Google Has Demonstrated a Successful Practical Attack Against SHA-1 (googleblog.com)
Reader Artem Tashkinov writes: Ten years after of SHA-1 was first introduced, Google has announced the first practical technique for generating an SHA-1 collision. It required two years of research between the CWI Institute in Amsterdam and Google. As a proof of the attack, Google has released two PDF files that have identical SHA-1 hashes but different content. The amount of computations required to carry out the attack is staggering: nine quintillion (9,223,372,036,854,775,808) SHA1 computations in total which took 6,500 years of CPU computation to complete the attack first phase and 110 years of GPU computation to complete the second phase.

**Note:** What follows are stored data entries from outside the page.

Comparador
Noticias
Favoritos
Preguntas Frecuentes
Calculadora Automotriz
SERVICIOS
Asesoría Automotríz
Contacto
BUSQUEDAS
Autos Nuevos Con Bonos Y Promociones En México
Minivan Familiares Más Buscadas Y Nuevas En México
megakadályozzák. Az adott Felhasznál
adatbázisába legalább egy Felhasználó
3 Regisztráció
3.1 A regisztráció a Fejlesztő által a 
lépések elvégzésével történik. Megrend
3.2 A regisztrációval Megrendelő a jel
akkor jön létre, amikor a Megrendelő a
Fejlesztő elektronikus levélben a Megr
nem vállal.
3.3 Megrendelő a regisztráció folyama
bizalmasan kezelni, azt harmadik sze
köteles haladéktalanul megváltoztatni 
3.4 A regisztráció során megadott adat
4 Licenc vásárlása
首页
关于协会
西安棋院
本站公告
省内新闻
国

Google says that people should migrate to newer hashing algorithms like SHA-256 and SHA-3, however it's worth noting that there are currently no ways of finding a collision for both MD5 and SHA-1 hashes simultaneously which means that we still can use old proven hardware accelerated hash functions to be on the safe side.

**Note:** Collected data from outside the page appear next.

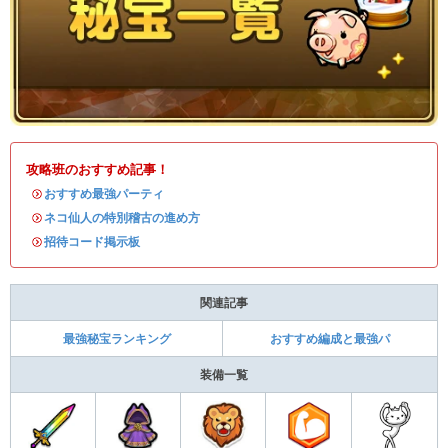
攻略班のおすすめ記事！
・
おすすめ最強パーティ
・
ネコ仙人の特別稽古の進め方
・
招待コード掲示板
関連記事
最強秘宝ランキング
おすすめ編成と最強パ
装備一覧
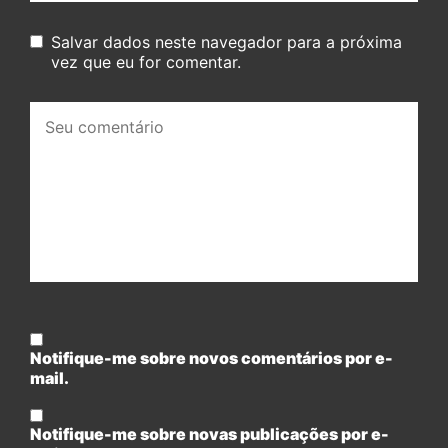
Salvar dados neste navegador para a próxima
vez que eu for comentar.
Seu
comentário:
Notifique-me sobre novos comentários por e-
mail.
Notifique-me sobre novas publicações por e-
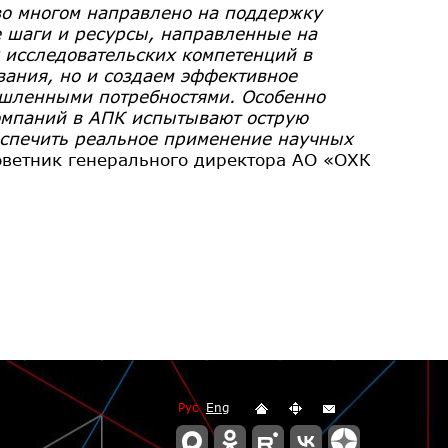
во многом направлено на поддержку
 шаги и ресурсы, направленные на
 исследовательских компетенций в
вания, но и создаем эффективное
шленными потребностями. Особенно
компаний в АПК испытывают острую
еспечить реальное применение научных
советник генерального директора АО «ОХК
Рус
Eng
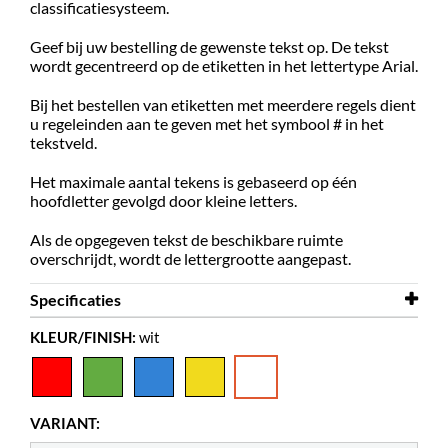
classificatiesysteem.
Geef bij uw bestelling de gewenste tekst op. De tekst
wordt gecentreerd op de etiketten in het lettertype Arial.
Bij het bestellen van etiketten met meerdere regels dient
u regeleinden aan te geven met het symbool # in het
tekstveld.
Het maximale aantal tekens is gebaseerd op één
hoofdletter gevolgd door kleine letters.
Als de opgegeven tekst de beschikbare ruimte
overschrijdt, wordt de lettergrootte aangepast.
Specificaties
KLEUR/FINISH:
wit
Breedte
15 mm
Hoogte
10 mm
Kleur
wit
VARIANT:
Materiaal
papier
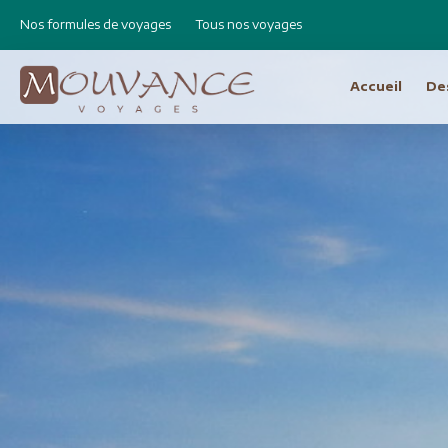
Nos formules de voyages
Tous nos voyages
Accueil
De
Choisissez vot
Afrique
Canad
Etats 
Afrique du Sud
Cap Vert
Amér
Egypte
Argen
Ethiopie
Bolivie
Libye
Brésil
Madagascar
Chili e
Maroc
Equat
Namibie
Pérou
Réunion
Asie
Amérique Centrale
Bhout
Costa Rica
Birman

Google says that people should migrate to newer hashing algorithms like SHA-256 and SHA-3, however it's worth noting that there are currently no ways of finding a collision for both MD5 and SHA-1 hashes simultaneously which means that we still can use old proven hardware accelerated hash functions to be on the safe side.

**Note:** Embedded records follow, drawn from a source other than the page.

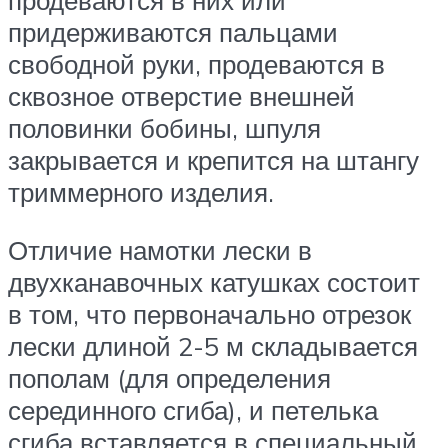
продеваются в них или
придерживаются пальцами
свободной руки, продеваются в
сквозное отверстие внешней
половинки бобины, шпуля
закрывается и крепится на штангу
триммерного изделия.
Отличие намотки лески в
двухканавочных катушках состоит
в том, что первоначально отрезок
лески длиной 2-5 м складывается
пополам (для определения
серединного сгиба), и петелька
сгиба вставляется в специальный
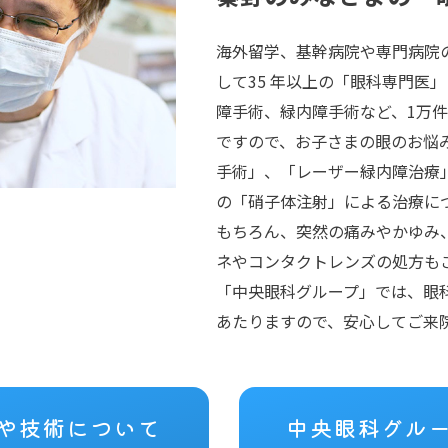
海外留学、基幹病院や専門病院
して35 年以上の「眼科専門医
障手術、緑内障手術など、1万
ですので、お子さまの眼のお悩
手術」、「レーザー緑内障治療
の「硝子体注射」による治療に
もちろん、突然の痛みやかゆみ
ネやコンタクトレンズの処方も
「中央眼科グループ」では、眼
あたりますので、安心してご来
や技術について
中央眼科グル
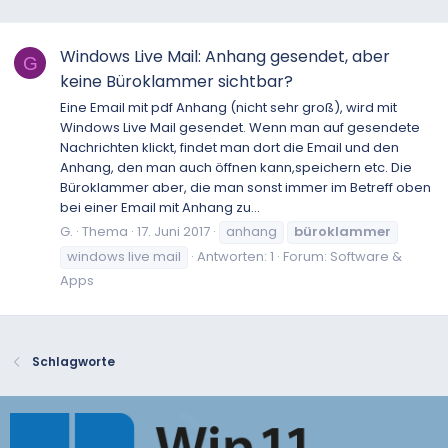
Windows Live Mail: Anhang gesendet, aber
G
keine Büroklammer sichtbar?
Eine Email mit pdf Anhang (nicht sehr groß), wird mit
Windows Live Mail gesendet. Wenn man auf gesendete
Nachrichten klickt, findet man dort die Email und den
Anhang, den man auch öffnen kann,speichern etc. Die
Büroklammer aber, die man sonst immer im Betreff oben
bei einer Email mit Anhang zu...
G.
Thema
17. Juni 2017
anhang
büroklammer
windows live mail
Antworten: 1
Forum:
Software &
Apps
Schlagworte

It is all about cost-benefit. CPU speeds continue to get faster, and renting CPU time on cloud providers become cheaper and cheaper.
Why is this significant? There are still major certificate authorities out there with intermediate certificates using SHA-1. Find a collision for these certificates, and you essentially become a new intermediate certificate authority with the ability to issue domain certs for basically anything you want and they'll validate in browsers.
Now thing of government agencies or crime syndicates that could afford the CPU/GPU time to do this. It is a highly practical attack vector now.